MERAUKE||Legion News – Kontroversi terkait dengan otonomi khusus di Papua dan Papua Barat, Satu catatan besar yang sampaikan Saleh Sangadji, Ketua Dewan Pengurus Daerah Gerakan Pemuda Masyarakat Sadar (GarudaMas) Kabupaten Merauke.
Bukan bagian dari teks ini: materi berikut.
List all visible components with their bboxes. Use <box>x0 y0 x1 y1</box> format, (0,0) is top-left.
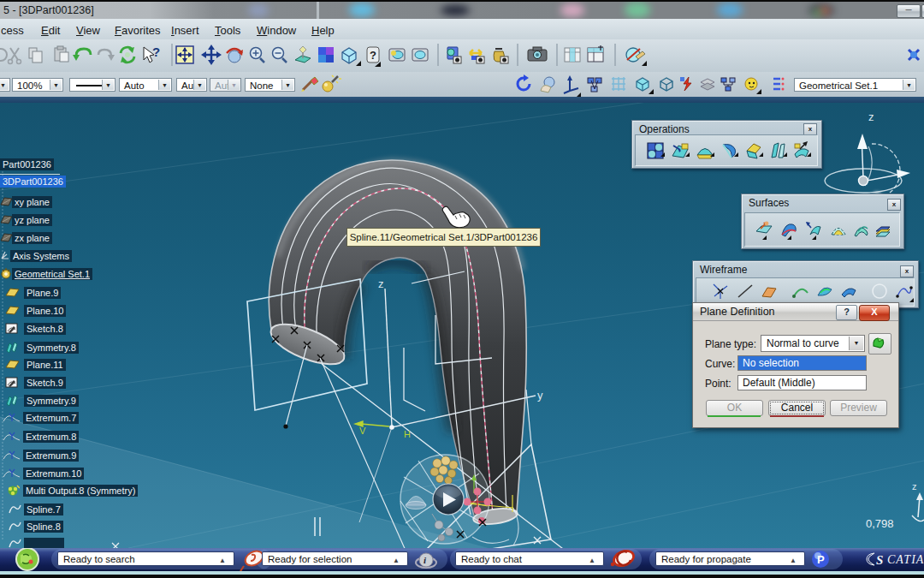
svg-text:P: P <box>817 553 825 566</box>
svg-text:z: z <box>912 481 917 492</box>
svg-text:H: H <box>404 429 411 439</box>
svg-text:z: z <box>868 110 874 123</box>
svg-text:S: S <box>876 553 883 567</box>
svg-text:?: ? <box>370 49 376 62</box>
svg-text:V: V <box>359 426 366 436</box>
svg-text:0,798: 0,798 <box>866 517 894 530</box>
svg-text:?: ? <box>152 45 160 59</box>
svg-text:z: z <box>378 277 384 290</box>
svg-text:CATIA: CATIA <box>887 553 924 566</box>
svg-text:y: y <box>537 389 543 402</box>
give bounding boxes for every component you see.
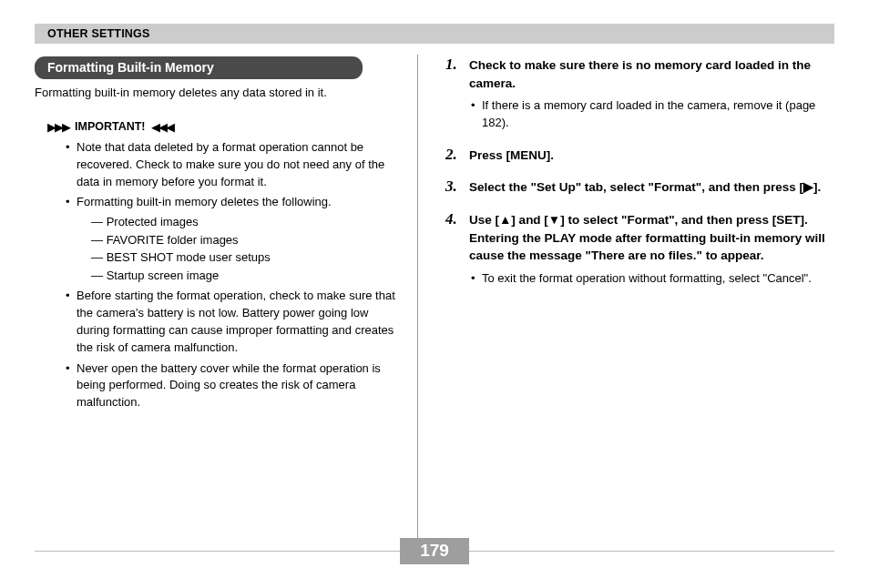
step-number: 4. (445, 211, 462, 288)
left-column: Formatting Built-in Memory Formatting bu… (35, 56, 417, 546)
deletes-list: Protected images FAVORITE folder images … (77, 213, 401, 284)
content-columns: Formatting Built-in Memory Formatting bu… (35, 44, 834, 546)
step-1: 1. Check to make sure there is no memory… (445, 56, 834, 132)
footer-line-right (469, 551, 834, 552)
deletes-item: FAVORITE folder images (91, 231, 401, 249)
footer-line-left (35, 551, 400, 552)
intro-text: Formatting built-in memory deletes any d… (35, 85, 401, 102)
step-sub-list: If there is a memory card loaded in the … (469, 97, 834, 132)
important-notes-list: Note that data deleted by a format opera… (35, 139, 401, 411)
note-item: Formatting built-in memory deletes the f… (77, 194, 401, 284)
note-item: Before starting the format operation, ch… (77, 288, 401, 356)
note-text: Formatting built-in memory deletes the f… (77, 195, 332, 208)
step-number: 3. (445, 178, 462, 197)
section-title: Formatting Built-in Memory (35, 56, 363, 79)
breadcrumb: OTHER SETTINGS (47, 27, 150, 40)
step-sub-list: To exit the format operation without for… (469, 270, 834, 288)
step-main-text: Use [▲] and [▼] to select "Format", and … (469, 211, 834, 265)
note-item: Note that data deleted by a format opera… (77, 139, 401, 191)
deletes-item: Protected images (91, 213, 401, 231)
step-main-text: Press [MENU]. (469, 147, 834, 165)
important-right-icon: ◀◀◀ (151, 120, 173, 134)
important-left-icon: ▶▶▶ (47, 120, 69, 134)
step-4: 4. Use [▲] and [▼] to select "Format", a… (445, 211, 834, 288)
step-3: 3. Select the "Set Up" tab, select "Form… (445, 178, 834, 197)
page-footer: 179 (35, 538, 834, 564)
step-sub-item: To exit the format operation without for… (482, 270, 834, 288)
step-main-text: Check to make sure there is no memory ca… (469, 56, 834, 92)
important-label: IMPORTANT! (75, 120, 146, 133)
right-column: 1. Check to make sure there is no memory… (418, 56, 834, 546)
deletes-item: Startup screen image (91, 267, 401, 285)
page-header: OTHER SETTINGS (35, 24, 834, 44)
step-main-text: Select the "Set Up" tab, select "Format"… (469, 178, 834, 197)
step-number: 2. (445, 147, 462, 165)
note-item: Never open the battery cover while the f… (77, 360, 401, 412)
step-number: 1. (445, 56, 462, 132)
step-sub-item: If there is a memory card loaded in the … (482, 97, 834, 132)
important-heading: ▶▶▶ IMPORTANT! ◀◀◀ (47, 120, 401, 134)
page-number: 179 (400, 538, 469, 564)
step-2: 2. Press [MENU]. (445, 147, 834, 165)
deletes-item: BEST SHOT mode user setups (91, 248, 401, 267)
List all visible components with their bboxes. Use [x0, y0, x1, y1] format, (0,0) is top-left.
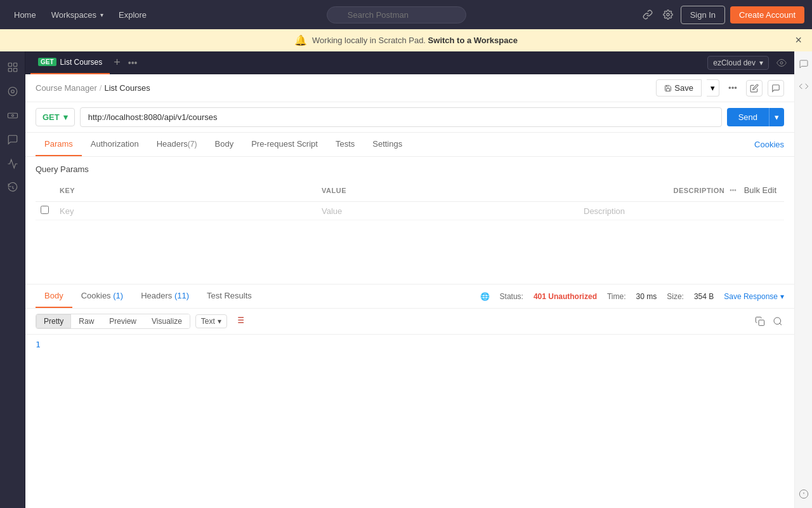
- res-body-actions: [754, 315, 784, 328]
- breadcrumb-separator: /: [100, 83, 102, 93]
- params-table: KEY VALUE DESCRIPTION ••• Bulk Edit: [36, 179, 784, 220]
- more-options-button[interactable]: •••: [724, 81, 741, 95]
- response-status: 🌐 Status: 401 Unauthorized Time: 30 ms S…: [480, 292, 784, 301]
- banner-link[interactable]: Switch to a Workspace: [428, 36, 518, 45]
- nav-left: Home Workspaces ▾ Explore: [8, 6, 153, 23]
- format-raw-button[interactable]: Raw: [71, 314, 102, 328]
- nav-explore[interactable]: Explore: [112, 6, 153, 23]
- search-bar: [155, 6, 638, 23]
- chevron-down-icon: ▾: [218, 317, 221, 326]
- response-tabs: Body Cookies (1) Headers (11) Test Resul…: [25, 284, 794, 309]
- comment-icon: [771, 84, 780, 93]
- nav-workspaces[interactable]: Workspaces ▾: [45, 6, 110, 23]
- env-selector-area: ezCloud dev ▾: [707, 55, 789, 70]
- send-button[interactable]: Send: [727, 108, 769, 126]
- tab-body[interactable]: Body: [206, 133, 243, 156]
- link-icon-btn[interactable]: [640, 7, 655, 22]
- response-body-toolbar: Pretty Raw Preview Visualize Text ▾: [25, 309, 794, 335]
- status-code: 401 Unauthorized: [534, 292, 597, 301]
- row-value-cell: [317, 202, 579, 220]
- copy-button[interactable]: [754, 315, 766, 328]
- save-dropdown-button[interactable]: ▾: [707, 79, 719, 97]
- value-input[interactable]: [322, 206, 573, 216]
- tab-tests[interactable]: Tests: [327, 133, 363, 156]
- description-input[interactable]: [584, 206, 779, 216]
- breadcrumb: Course Manager / List Courses: [36, 83, 651, 93]
- new-tab-button[interactable]: +: [110, 56, 124, 69]
- size-value: 354 B: [694, 292, 714, 301]
- tab-pre-request[interactable]: Pre-request Script: [242, 133, 327, 156]
- res-tab-cookies[interactable]: Cookies (1): [72, 284, 132, 308]
- format-preview-button[interactable]: Preview: [102, 314, 144, 328]
- col-value: VALUE: [317, 179, 579, 202]
- sidebar-item-monitors[interactable]: [2, 153, 23, 175]
- col-key: KEY: [55, 179, 317, 202]
- search-response-button[interactable]: [771, 315, 784, 328]
- sidebar-right-comments[interactable]: [796, 57, 811, 74]
- sidebar-item-environments[interactable]: [2, 105, 23, 126]
- navbar: Home Workspaces ▾ Explore Sign In Create…: [0, 0, 812, 29]
- close-icon[interactable]: ×: [795, 34, 802, 47]
- bulk-edit-button[interactable]: Bulk Edit: [742, 183, 779, 197]
- params-section: Query Params KEY VALUE DESCRIPTION •••: [25, 157, 794, 284]
- res-tab-headers[interactable]: Headers (11): [132, 284, 198, 308]
- sidebar-right-code[interactable]: [796, 79, 811, 96]
- size-label: Size:: [667, 292, 684, 301]
- filter-button[interactable]: [232, 314, 247, 329]
- send-dropdown-button[interactable]: ▾: [769, 108, 784, 126]
- eye-icon: [776, 58, 787, 68]
- header-actions: Save ▾ •••: [656, 79, 784, 97]
- method-selector[interactable]: GET ▾: [36, 108, 75, 126]
- tab-authorization[interactable]: Authorization: [82, 133, 148, 156]
- svg-point-1: [667, 13, 669, 16]
- create-account-button[interactable]: Create Account: [730, 6, 804, 23]
- save-response-button[interactable]: Save Response ▾: [724, 292, 784, 301]
- sidebar-right-info[interactable]: [796, 486, 811, 504]
- text-format-selector[interactable]: Text ▾: [195, 314, 227, 328]
- eye-icon-btn[interactable]: [774, 55, 789, 70]
- section-title: Query Params: [36, 164, 784, 174]
- sign-in-button[interactable]: Sign In: [681, 6, 725, 24]
- col-checkbox: [36, 179, 55, 202]
- search-input[interactable]: [327, 6, 466, 23]
- cookies-link[interactable]: Cookies: [754, 140, 784, 149]
- save-button[interactable]: Save: [656, 79, 702, 97]
- banner-text: Working locally in Scratch Pad.: [312, 36, 426, 45]
- environment-selector[interactable]: ezCloud dev ▾: [707, 56, 769, 70]
- tab-headers[interactable]: Headers(7): [148, 133, 206, 156]
- sidebar-item-mock[interactable]: [2, 129, 23, 150]
- time-label: Time:: [607, 292, 626, 301]
- gear-icon: [663, 10, 673, 20]
- sidebar-item-apis[interactable]: [2, 81, 23, 102]
- sidebar-item-collections[interactable]: [2, 57, 23, 78]
- nav-home[interactable]: Home: [8, 6, 43, 23]
- sidebar-item-history[interactable]: [2, 177, 23, 199]
- svg-point-8: [11, 115, 13, 117]
- row-checkbox[interactable]: [41, 206, 49, 214]
- line-numbers: 1: [36, 340, 41, 504]
- chevron-down-icon: ▾: [63, 112, 68, 122]
- monitor-icon: [7, 158, 18, 170]
- breadcrumb-parent[interactable]: Course Manager: [36, 83, 97, 93]
- copy-icon: [755, 316, 765, 326]
- tab-params[interactable]: Params: [36, 133, 82, 156]
- key-input[interactable]: [60, 206, 311, 216]
- tab-list-courses[interactable]: GET List Courses: [30, 51, 110, 74]
- settings-icon-btn[interactable]: [660, 7, 676, 22]
- col-more-button[interactable]: •••: [727, 184, 739, 196]
- svg-point-17: [774, 318, 781, 324]
- url-input[interactable]: [80, 107, 722, 127]
- svg-rect-2: [8, 63, 11, 66]
- res-tab-test-results[interactable]: Test Results: [198, 284, 261, 308]
- tab-settings[interactable]: Settings: [363, 133, 411, 156]
- tab-more-button[interactable]: •••: [124, 58, 141, 68]
- edit-button[interactable]: [746, 80, 763, 97]
- comment-button[interactable]: [768, 80, 784, 97]
- edit-icon: [750, 84, 759, 93]
- format-pretty-button[interactable]: Pretty: [36, 314, 71, 328]
- url-bar: GET ▾ Send ▾: [25, 102, 794, 133]
- filter-icon: [235, 315, 245, 325]
- row-description-cell: [579, 202, 784, 220]
- res-tab-body[interactable]: Body: [36, 284, 72, 308]
- format-visualize-button[interactable]: Visualize: [144, 314, 190, 328]
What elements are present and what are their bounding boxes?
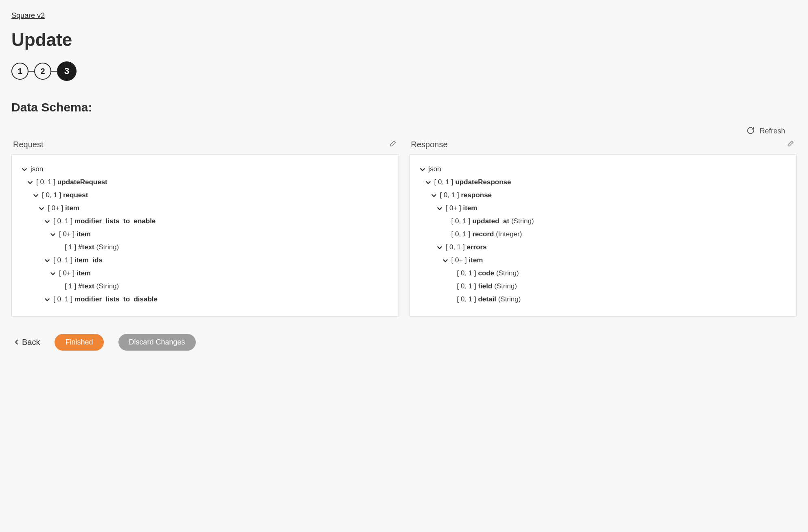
tree-node-label: [ 0, 1 ] updateRequest xyxy=(36,178,107,186)
tree-node[interactable]: [ 0, 1 ] modifier_lists_to_disable xyxy=(22,293,389,306)
step-connector xyxy=(28,71,34,72)
tree-node-label: json xyxy=(31,165,43,173)
tree-node[interactable]: [ 0, 1 ] modifier_lists_to_enable xyxy=(22,215,389,228)
tree-node: [ 0, 1 ] record (Integer) xyxy=(420,228,787,241)
tree-node-label: [ 0, 1 ] request xyxy=(42,191,88,199)
step-connector xyxy=(51,71,57,72)
discard-button[interactable]: Discard Changes xyxy=(118,334,196,351)
tree-node[interactable]: [ 0+ ] item xyxy=(22,202,389,215)
chevron-left-icon xyxy=(15,338,19,347)
tree-node-label: [ 0+ ] item xyxy=(446,204,477,212)
step-2[interactable]: 2 xyxy=(34,63,51,80)
tree-node-label: [ 0+ ] item xyxy=(48,204,79,212)
edit-request-button[interactable] xyxy=(388,139,397,150)
breadcrumb-link[interactable]: Square v2 xyxy=(11,11,45,20)
tree-node-label: [ 0, 1 ] detail (String) xyxy=(457,295,521,303)
tree-node[interactable]: [ 0, 1 ] errors xyxy=(420,241,787,254)
chevron-down-icon[interactable] xyxy=(44,257,50,263)
tree-node: [ 1 ] #text (String) xyxy=(22,280,389,293)
tree-node-label: [ 0, 1 ] field (String) xyxy=(457,282,517,290)
tree-node-label: json xyxy=(429,165,441,173)
tree-node-label: [ 0+ ] item xyxy=(59,269,91,277)
back-button[interactable]: Back xyxy=(15,338,40,347)
tree-node[interactable]: [ 0+ ] item xyxy=(420,254,787,267)
tree-node-label: [ 0, 1 ] code (String) xyxy=(457,269,519,277)
page-title: Update xyxy=(11,30,797,50)
tree-node[interactable]: [ 0, 1 ] response xyxy=(420,189,787,202)
request-panel-title: Request xyxy=(13,140,44,149)
step-3[interactable]: 3 xyxy=(57,61,77,81)
tree-node-label: [ 0+ ] item xyxy=(451,256,483,264)
chevron-down-icon[interactable] xyxy=(44,297,50,302)
response-panel: Response json[ 0, 1 ] updateResponse[ 0,… xyxy=(409,139,797,317)
tree-node-label: [ 1 ] #text (String) xyxy=(65,243,119,251)
tree-node-label: [ 0, 1 ] errors xyxy=(446,243,487,251)
response-panel-title: Response xyxy=(411,140,448,149)
chevron-down-icon[interactable] xyxy=(44,218,50,224)
tree-node: [ 0, 1 ] field (String) xyxy=(420,280,787,293)
chevron-down-icon[interactable] xyxy=(27,179,33,185)
tree-node-label: [ 0, 1 ] updateResponse xyxy=(434,178,511,186)
tree-node-label: [ 0, 1 ] updated_at (String) xyxy=(451,217,534,225)
section-heading: Data Schema: xyxy=(11,100,797,114)
chevron-down-icon[interactable] xyxy=(437,244,442,250)
chevron-down-icon[interactable] xyxy=(22,166,27,172)
finished-button[interactable]: Finished xyxy=(55,334,103,351)
chevron-down-icon[interactable] xyxy=(431,192,437,198)
chevron-down-icon[interactable] xyxy=(442,257,448,263)
tree-node: [ 0, 1 ] detail (String) xyxy=(420,293,787,306)
pencil-icon xyxy=(786,140,794,149)
tree-node[interactable]: [ 0+ ] item xyxy=(420,202,787,215)
chevron-down-icon[interactable] xyxy=(50,231,56,237)
tree-node-label: [ 0, 1 ] modifier_lists_to_disable xyxy=(53,295,158,303)
tree-node-label: [ 0, 1 ] record (Integer) xyxy=(451,230,522,238)
chevron-down-icon[interactable] xyxy=(39,205,44,211)
refresh-label: Refresh xyxy=(760,127,785,135)
request-panel: Request json[ 0, 1 ] updateRequest[ 0, 1… xyxy=(11,139,399,317)
refresh-button[interactable] xyxy=(746,126,755,137)
tree-node[interactable]: [ 0, 1 ] updateRequest xyxy=(22,176,389,189)
tree-node-label: [ 0, 1 ] response xyxy=(440,191,492,199)
response-tree[interactable]: json[ 0, 1 ] updateResponse[ 0, 1 ] resp… xyxy=(409,154,797,317)
tree-node: [ 1 ] #text (String) xyxy=(22,241,389,254)
tree-node: [ 0, 1 ] updated_at (String) xyxy=(420,215,787,228)
tree-node[interactable]: [ 0+ ] item xyxy=(22,228,389,241)
tree-node-label: [ 0, 1 ] modifier_lists_to_enable xyxy=(53,217,155,225)
tree-node[interactable]: [ 0+ ] item xyxy=(22,267,389,280)
step-1[interactable]: 1 xyxy=(11,63,28,80)
tree-node[interactable]: [ 0, 1 ] updateResponse xyxy=(420,176,787,189)
tree-node[interactable]: json xyxy=(22,163,389,176)
pencil-icon xyxy=(388,140,396,149)
tree-node-label: [ 1 ] #text (String) xyxy=(65,282,119,290)
stepper: 1 2 3 xyxy=(11,61,797,81)
chevron-down-icon[interactable] xyxy=(420,166,425,172)
chevron-down-icon[interactable] xyxy=(425,179,431,185)
tree-node[interactable]: [ 0, 1 ] item_ids xyxy=(22,254,389,267)
request-tree[interactable]: json[ 0, 1 ] updateRequest[ 0, 1 ] reque… xyxy=(11,154,399,317)
edit-response-button[interactable] xyxy=(785,139,795,150)
tree-node-label: [ 0+ ] item xyxy=(59,230,91,238)
tree-node[interactable]: [ 0, 1 ] request xyxy=(22,189,389,202)
tree-node-label: [ 0, 1 ] item_ids xyxy=(53,256,103,264)
tree-node[interactable]: json xyxy=(420,163,787,176)
back-label: Back xyxy=(22,338,40,347)
chevron-down-icon[interactable] xyxy=(437,205,442,211)
tree-node: [ 0, 1 ] code (String) xyxy=(420,267,787,280)
chevron-down-icon[interactable] xyxy=(33,192,39,198)
chevron-down-icon[interactable] xyxy=(50,270,56,276)
refresh-icon xyxy=(747,126,755,136)
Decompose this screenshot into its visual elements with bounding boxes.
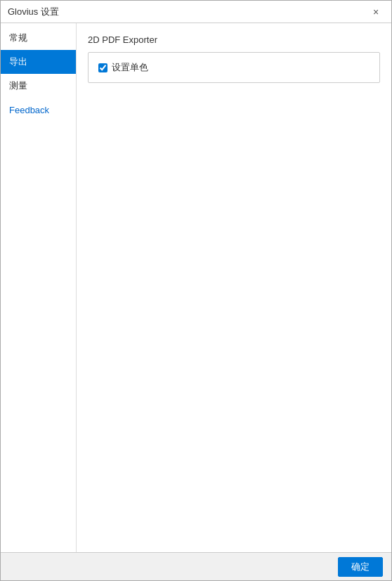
title-bar-left: Glovius 设置 (8, 6, 59, 18)
section-box: 设置单色 (88, 52, 380, 83)
sidebar-item-feedback[interactable]: Feedback (1, 99, 76, 121)
monochrome-checkbox[interactable] (98, 63, 107, 72)
sidebar: 常规 导出 测量 Feedback (1, 23, 77, 552)
title-bar: Glovius 设置 × (1, 1, 391, 23)
sidebar-item-measure-label: 测量 (9, 80, 27, 91)
sidebar-item-measure[interactable]: 测量 (1, 74, 76, 98)
content-area: 常规 导出 测量 Feedback 2D PDF Exporter 设置单色 (1, 23, 391, 552)
ok-button[interactable]: 确定 (338, 557, 383, 577)
monochrome-label[interactable]: 设置单色 (112, 61, 148, 74)
sidebar-item-export-label: 导出 (9, 56, 27, 67)
sidebar-item-general-label: 常规 (9, 32, 27, 43)
sidebar-item-general[interactable]: 常规 (1, 26, 76, 50)
section-title: 2D PDF Exporter (88, 34, 380, 45)
main-panel: 2D PDF Exporter 设置单色 (77, 23, 391, 552)
sidebar-item-export[interactable]: 导出 (1, 50, 76, 74)
close-button[interactable]: × (367, 4, 384, 20)
footer: 确定 (1, 552, 391, 580)
sidebar-item-feedback-label: Feedback (9, 105, 49, 115)
window-title: Glovius 设置 (8, 6, 59, 18)
settings-window: Glovius 设置 × 常规 导出 测量 Feedback 2D PDF Ex… (0, 0, 392, 581)
checkbox-row: 设置单色 (98, 61, 370, 74)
Sabtu, (19/9/2020)
berkaitan dengan gejolak multidimentional yang terjadi di papua, tidak terlepas dari perhelatan panjang dalam sejarah anak bangsa dalam dinamika negara bangsa berdemokrasi, dengan persoalan papua maka perlunya “kerja ekstra dalam pemetaan sistematis demi menemukan solusi universal”, menuju perdamian adil makmur yang berperi kamanusiaan, berperikeadilan dan Ketuhanan sebagai keberpihakan Tunggal dalam mengontrol emosional spiritual personal melahirkan sikap dan serta kebijakan yang substantif untuk menjawab persoalan Papua.
Saat di wawacarai oleh Media portal digital Legion-news.com Sangadji mengatakan, “Ada berbagai macam penjelasan maupun teori yang mencoba melihat untuk memulai menentukan langkah, sebagian melihat persoalan papua dari sudut pandang persolan sejarah, ada juga dari sudut pandang kesejahteraan sosial ekonomi dan budaya”.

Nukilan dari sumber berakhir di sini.